Speaking to repoters at U.S. Open media day, Davis offered candid reflections about the missteps that led to the course overshadowing the play during that infamous final round.
"I would just say that it was 14 years ago. It was a different time, it was different people, and we as an organzation, we learned from it," Davis said. "When you set up a U.S. Open, it is golf's ultimate test. It's probably set up closer to the edge than any other event in golf, and I think that the difference then versus now is we have a lot more technology, a lot more data in our hands.
"And frankly, ladies and gentlemen, what really happened then was just a lack of water."
Davis pointed to enhancements like firmness and moisture readings for the greens that weren't available in 2004, and he noted that meterological data has evolved in the years since. With another chance to get his hands on one of the USGA's favorite venues, he remains confident that tournament officials will be able to better navigate the thin line between demanding and impossible this time around.
"There are parts that I think we learned from, and so I think we're happy that we have a mulligan this time," Davis said. "It was certainly a bogey last time. In fact maybe even a double bogey, and equitable stroke control perhaps kicked in."
UCLA junior Vu named WGCA Player of the Year
UCLA junior Lilia Vu was named Player of the Year on Tuesday by the Women’s Golf Coaches Association (WGCA).
Vu recorded the lowest full-season scoring average (70.37) in UCLA history. Her four tournament wins tied the school record for most victories in a single season.

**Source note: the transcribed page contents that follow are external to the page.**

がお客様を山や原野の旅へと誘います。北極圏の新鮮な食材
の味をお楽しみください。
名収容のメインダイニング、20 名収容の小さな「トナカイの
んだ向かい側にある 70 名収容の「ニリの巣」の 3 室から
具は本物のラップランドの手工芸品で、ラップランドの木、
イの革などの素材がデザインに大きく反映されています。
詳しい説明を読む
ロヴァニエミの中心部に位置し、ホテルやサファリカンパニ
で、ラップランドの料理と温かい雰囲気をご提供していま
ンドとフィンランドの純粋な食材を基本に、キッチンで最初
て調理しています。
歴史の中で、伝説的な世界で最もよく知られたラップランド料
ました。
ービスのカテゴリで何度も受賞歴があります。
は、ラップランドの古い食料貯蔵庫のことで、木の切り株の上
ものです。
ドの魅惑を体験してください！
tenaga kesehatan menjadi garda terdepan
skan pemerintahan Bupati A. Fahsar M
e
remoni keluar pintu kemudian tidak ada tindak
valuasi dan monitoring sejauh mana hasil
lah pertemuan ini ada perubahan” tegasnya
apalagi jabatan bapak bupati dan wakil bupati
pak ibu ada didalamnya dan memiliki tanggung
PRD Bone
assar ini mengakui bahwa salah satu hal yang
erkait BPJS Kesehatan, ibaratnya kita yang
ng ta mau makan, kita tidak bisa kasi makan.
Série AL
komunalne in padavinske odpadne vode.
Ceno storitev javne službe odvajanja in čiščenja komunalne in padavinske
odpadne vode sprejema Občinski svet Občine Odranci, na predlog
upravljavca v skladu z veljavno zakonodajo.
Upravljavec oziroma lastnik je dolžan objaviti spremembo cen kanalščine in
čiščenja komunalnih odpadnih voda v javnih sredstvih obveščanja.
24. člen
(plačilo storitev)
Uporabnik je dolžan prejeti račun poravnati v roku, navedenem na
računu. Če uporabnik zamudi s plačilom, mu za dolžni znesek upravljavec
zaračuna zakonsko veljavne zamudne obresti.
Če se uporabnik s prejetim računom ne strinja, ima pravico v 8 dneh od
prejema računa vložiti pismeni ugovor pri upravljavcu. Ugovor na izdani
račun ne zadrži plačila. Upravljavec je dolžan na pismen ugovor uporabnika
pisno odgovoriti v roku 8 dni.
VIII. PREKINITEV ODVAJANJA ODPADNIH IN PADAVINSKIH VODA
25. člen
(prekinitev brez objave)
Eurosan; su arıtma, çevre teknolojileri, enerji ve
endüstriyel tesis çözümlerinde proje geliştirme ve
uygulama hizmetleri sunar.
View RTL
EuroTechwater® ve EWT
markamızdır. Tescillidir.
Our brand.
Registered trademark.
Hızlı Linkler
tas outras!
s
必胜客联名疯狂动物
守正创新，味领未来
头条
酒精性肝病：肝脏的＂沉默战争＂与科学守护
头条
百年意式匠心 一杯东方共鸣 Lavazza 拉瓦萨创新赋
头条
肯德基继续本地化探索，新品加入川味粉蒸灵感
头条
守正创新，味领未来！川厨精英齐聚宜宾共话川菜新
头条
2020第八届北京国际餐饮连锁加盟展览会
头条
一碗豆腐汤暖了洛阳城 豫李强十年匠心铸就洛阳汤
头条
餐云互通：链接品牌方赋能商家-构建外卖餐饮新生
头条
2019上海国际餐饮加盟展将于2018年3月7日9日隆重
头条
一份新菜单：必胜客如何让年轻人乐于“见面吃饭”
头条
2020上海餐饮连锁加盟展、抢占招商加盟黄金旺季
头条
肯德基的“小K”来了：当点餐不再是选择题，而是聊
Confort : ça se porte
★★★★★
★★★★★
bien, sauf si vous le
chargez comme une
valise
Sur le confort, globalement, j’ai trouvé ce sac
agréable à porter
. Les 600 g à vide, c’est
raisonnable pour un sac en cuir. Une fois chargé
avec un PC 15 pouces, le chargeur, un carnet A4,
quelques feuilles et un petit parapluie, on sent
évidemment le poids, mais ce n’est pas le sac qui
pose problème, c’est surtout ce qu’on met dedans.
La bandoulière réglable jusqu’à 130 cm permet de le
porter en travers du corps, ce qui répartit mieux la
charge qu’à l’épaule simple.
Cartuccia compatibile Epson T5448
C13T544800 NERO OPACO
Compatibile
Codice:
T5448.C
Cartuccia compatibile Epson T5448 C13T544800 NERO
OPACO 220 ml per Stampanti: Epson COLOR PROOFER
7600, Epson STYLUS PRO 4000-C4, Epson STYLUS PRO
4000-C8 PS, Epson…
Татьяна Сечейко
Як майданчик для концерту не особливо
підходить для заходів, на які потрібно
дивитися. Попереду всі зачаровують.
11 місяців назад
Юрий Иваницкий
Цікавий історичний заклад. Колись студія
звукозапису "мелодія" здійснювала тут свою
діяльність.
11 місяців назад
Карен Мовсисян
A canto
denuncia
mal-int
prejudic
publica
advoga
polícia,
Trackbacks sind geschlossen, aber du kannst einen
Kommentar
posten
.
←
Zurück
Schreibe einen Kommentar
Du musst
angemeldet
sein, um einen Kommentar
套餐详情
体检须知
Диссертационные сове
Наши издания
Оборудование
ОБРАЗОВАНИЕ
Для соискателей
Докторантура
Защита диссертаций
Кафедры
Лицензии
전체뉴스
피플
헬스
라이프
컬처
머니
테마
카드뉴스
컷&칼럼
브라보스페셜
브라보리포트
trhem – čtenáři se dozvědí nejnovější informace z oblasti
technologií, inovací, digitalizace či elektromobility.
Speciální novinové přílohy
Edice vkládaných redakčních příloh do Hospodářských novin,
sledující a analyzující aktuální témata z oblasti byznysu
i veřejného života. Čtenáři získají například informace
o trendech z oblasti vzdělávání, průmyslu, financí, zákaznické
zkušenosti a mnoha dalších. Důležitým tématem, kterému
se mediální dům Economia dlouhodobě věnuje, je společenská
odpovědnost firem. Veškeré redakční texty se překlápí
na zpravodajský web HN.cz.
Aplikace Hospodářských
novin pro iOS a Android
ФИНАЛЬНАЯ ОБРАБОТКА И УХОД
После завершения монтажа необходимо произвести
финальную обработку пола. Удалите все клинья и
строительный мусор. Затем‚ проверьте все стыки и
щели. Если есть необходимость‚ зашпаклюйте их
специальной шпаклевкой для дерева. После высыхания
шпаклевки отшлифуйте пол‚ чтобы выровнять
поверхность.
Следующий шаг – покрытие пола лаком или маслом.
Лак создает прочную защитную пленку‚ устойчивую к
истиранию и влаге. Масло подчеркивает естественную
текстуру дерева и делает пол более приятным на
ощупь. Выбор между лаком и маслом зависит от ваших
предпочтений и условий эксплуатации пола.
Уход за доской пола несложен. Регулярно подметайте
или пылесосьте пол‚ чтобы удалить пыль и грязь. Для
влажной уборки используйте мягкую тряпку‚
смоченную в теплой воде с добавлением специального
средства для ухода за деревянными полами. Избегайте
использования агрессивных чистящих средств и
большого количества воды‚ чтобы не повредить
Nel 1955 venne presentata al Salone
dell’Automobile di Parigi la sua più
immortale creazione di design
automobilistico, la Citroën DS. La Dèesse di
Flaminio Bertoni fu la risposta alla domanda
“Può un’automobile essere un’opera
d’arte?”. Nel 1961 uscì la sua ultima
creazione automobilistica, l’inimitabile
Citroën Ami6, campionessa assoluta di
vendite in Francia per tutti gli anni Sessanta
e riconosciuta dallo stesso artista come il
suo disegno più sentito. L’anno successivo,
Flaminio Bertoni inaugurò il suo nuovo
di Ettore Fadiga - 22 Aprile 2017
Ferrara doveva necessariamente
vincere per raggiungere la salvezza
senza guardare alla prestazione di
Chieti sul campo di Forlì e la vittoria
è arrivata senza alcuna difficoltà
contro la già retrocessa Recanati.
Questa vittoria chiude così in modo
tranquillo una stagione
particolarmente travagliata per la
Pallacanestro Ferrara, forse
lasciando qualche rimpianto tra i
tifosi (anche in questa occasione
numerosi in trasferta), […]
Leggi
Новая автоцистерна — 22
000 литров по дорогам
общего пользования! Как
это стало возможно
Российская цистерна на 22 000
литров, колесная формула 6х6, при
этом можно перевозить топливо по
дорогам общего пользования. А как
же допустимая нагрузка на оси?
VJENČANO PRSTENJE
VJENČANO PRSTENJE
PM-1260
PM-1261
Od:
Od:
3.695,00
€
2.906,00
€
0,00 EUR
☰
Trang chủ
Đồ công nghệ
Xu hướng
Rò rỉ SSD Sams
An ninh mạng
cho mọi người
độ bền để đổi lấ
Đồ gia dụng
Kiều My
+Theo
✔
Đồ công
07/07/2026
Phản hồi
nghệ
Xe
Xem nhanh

Vu was also named to the WGCA All-America first team. Here's a look at the other players who joined her on the prestigious list:
WGCA First Team All-Americans
- Maria Fassi, Junior, University of Arkansas
- Kristen Gillman, Sophomore, University of Alabama
- Jillian Hollis, Junior, University of Georgia
- Cheyenne Knight, Junior, University of Alabama
- Jennifer Kupcho, Junior, Wake Forest University
- Andrea Lee, Sophomore, Stanford University
- Leona Maguire, Senior, Duke University
- Sophia Schubert, Senior, University of Texas
- Lauren Stephenson, Junior, University of Alabama
- Maddie Szeryk, Senior, Texas A&M University
- Patty Tavatanakit, Freshman, UCLA
- Lilia Vu, Junior, UCLA
Stroud's caddie wins annual PGA Tour caddie tournament
Casey Clendenon, who caddies for Chris Stroud, won the gross division of the annual PGA Tour caddie tournament on Monday, shooting a 5-under 66 at Trinity Forest Golf Club, site of last week’s AT&T Byron Nelson.
Scott Tway (65), who caddies for Brian Harman, won the net division by two strokes over Wayne Birch, Troy Merritt’s caddie.
Kyle Bradley, Jonathan Byrd’s caddie, took second place with a 71 in the gross division.
The tournament was organized by the Association of Professional Tour Caddies, and proceeds from the event went to two charities. The APTC donated $20,000 to Greg Chalmers’ charity, MAXimumChances.org, which aids families living with autism. The association also donated $10,000 to St. Jude Children’s Research Hospital.